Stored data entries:
§
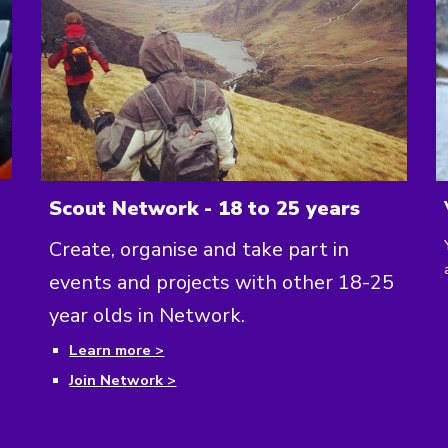
Scout Network - 18 to 25 years
Create, organise and take part in
events and projects with other 18-25
year olds in Network.
Learn more >
Join Network >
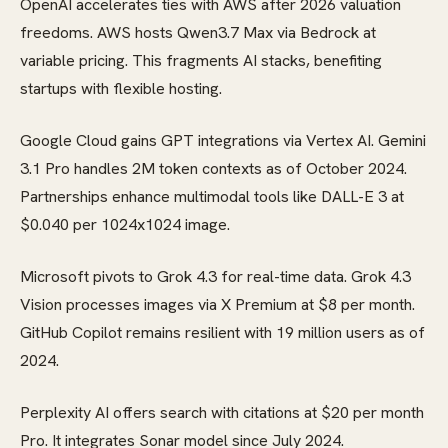
OpenAI accelerates ties with AWS after 2026 valuation
freedoms. AWS hosts Qwen3.7 Max via Bedrock at
variable pricing. This fragments AI stacks, benefiting
startups with flexible hosting.
Google Cloud gains GPT integrations via Vertex AI. Gemini
3.1 Pro handles 2M token contexts as of October 2024.
Partnerships enhance multimodal tools like DALL-E 3 at
$0.040 per 1024x1024 image.
Microsoft pivots to Grok 4.3 for real-time data. Grok 4.3
Vision processes images via X Premium at $8 per month.
GitHub Copilot remains resilient with 19 million users as of
2024.
Perplexity AI offers search with citations at $20 per month
Pro. It integrates Sonar model since July 2024.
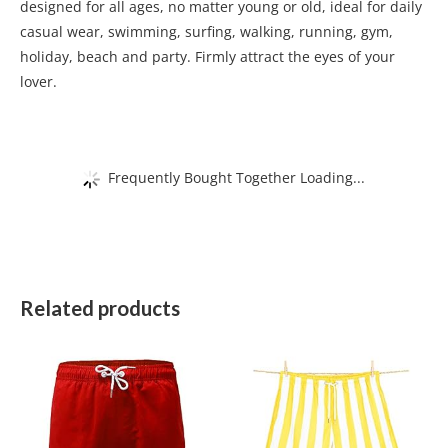
designed for all ages, no matter young or old, ideal for daily
casual wear, swimming, surfing, walking, running, gym,
holiday, beach and party. Firmly attract the eyes of your
lover.
Frequently Bought Together Loading...
Related products
This
This
product
product
has
has
multiple
multiple
variants.
variants.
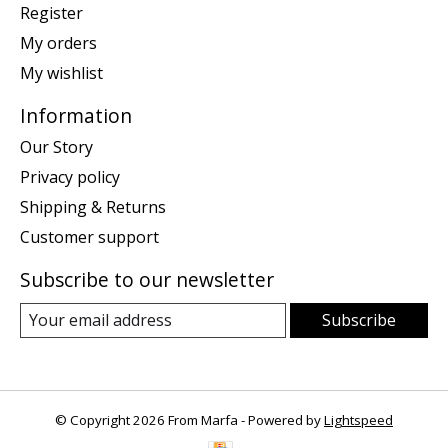
Register
My orders
My wishlist
Information
Our Story
Privacy policy
Shipping & Returns
Customer support
Subscribe to our newsletter
Subscribe
© Copyright 2026 From Marfa - Powered by
Lightspeed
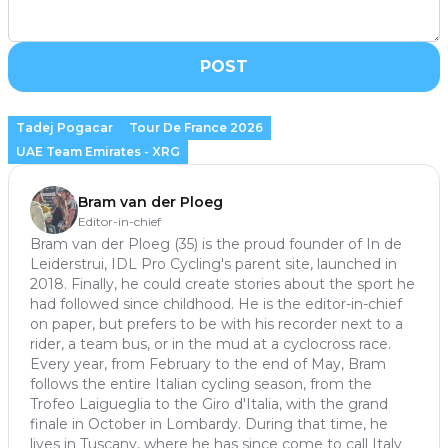
POST
Tadej Pogacar
Tour De France 2026
UAE Team Emirates - XRG
Bram van der Ploeg
Editor-in-chief
Bram van der Ploeg (35) is the proud founder of In de
Leiderstrui, IDL Pro Cycling's parent site, launched in
2018. Finally, he could create stories about the sport he
had followed since childhood. He is the editor-in-chief
on paper, but prefers to be with his recorder next to a
rider, a team bus, or in the mud at a cyclocross race.
Every year, from February to the end of May, Bram
follows the entire Italian cycling season, from the
Trofeo Laigueglia to the Giro d'Italia, with the grand
finale in October in Lombardy. During that time, he
lives in Tuscany, where he has since come to call Italy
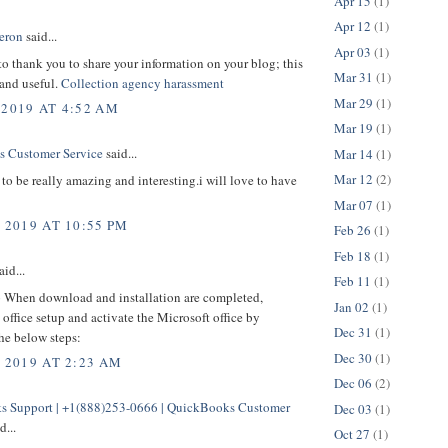
Apr 15
(1)
Apr 12
(1)
eron
said...
Apr 03
(1)
 to thank you to share your information on your blog; this
Mar 31
(1)
 and useful.
Collection agency harassment
Mar 29
(1)
 2019 AT 4:52 AM
Mar 19
(1)
 Customer Service
said...
Mar 14
(1)
Mar 12
(2)
to be really amazing and interesting.i will love to have
Mar 07
(1)
 2019 AT 10:55 PM
Feb 26
(1)
Feb 18
(1)
aid...
Feb 11
(1)
p
When download and installation are completed,
Jan 02
(1)
office setup and activate the Microsoft office by
Dec 31
(1)
he below steps:
Dec 30
(1)
, 2019 AT 2:23 AM
Dec 06
(2)
 Support | +1(888)253-0666 | QuickBooks Customer
Dec 03
(1)
d...
Oct 27
(1)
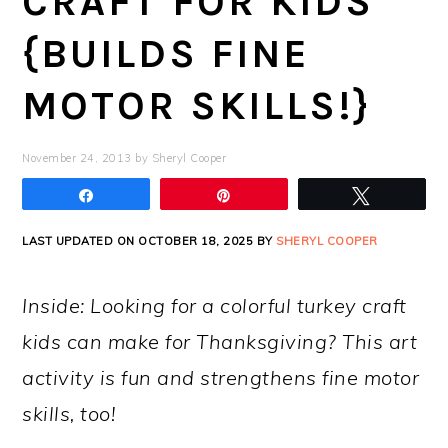
CRAFT FOR KIDS
{BUILDS FINE
MOTOR SKILLS!}
November 24, 2013
by
Sheryl Cooper
Share
Pin
Tweet
LAST UPDATED ON OCTOBER 18, 2025 BY
SHERYL COOPER
Inside: Looking for a colorful turkey craft
kids can make for Thanksgiving? This art
activity is fun and strengthens fine motor
skills, too!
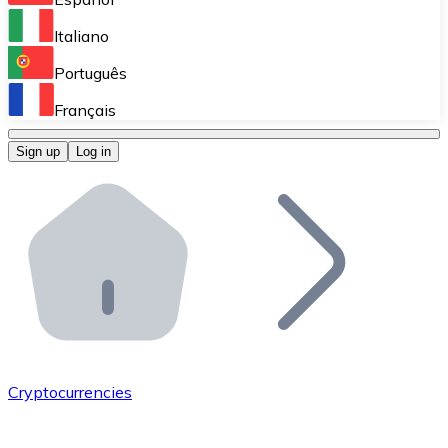
Perform high-volume operations.
Italiano
Bitnovo Giftcards
Português
Integrate our ATM in your business.
Français
Bitnovo OTC
Sign up
Log in
Integrate our solution into your platform.
Bitnovo ATM
Integrate a Bitnovo ATM into your business and let yo
Bitnovo API
Integrate our API into your ecosystem.
Become a Distributor
Add your project to our ecosystem.
Cryptocurrencies
List Token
§
Problem:
Pictures are to be left out; otherwise, retype exactly the lines from the first line of the data through the line containing "freedoms. AWS hosts".

Answer section:
Scout Network - 18 to 25 years
Create, organise and take part in
events and projects with other 18-25
year olds in Network.
Learn more >
Join Network >
OpenAI accelerates ties with AWS after 2026 valuation
freedoms. AWS hosts Qwen3.7 Max via Bedrock at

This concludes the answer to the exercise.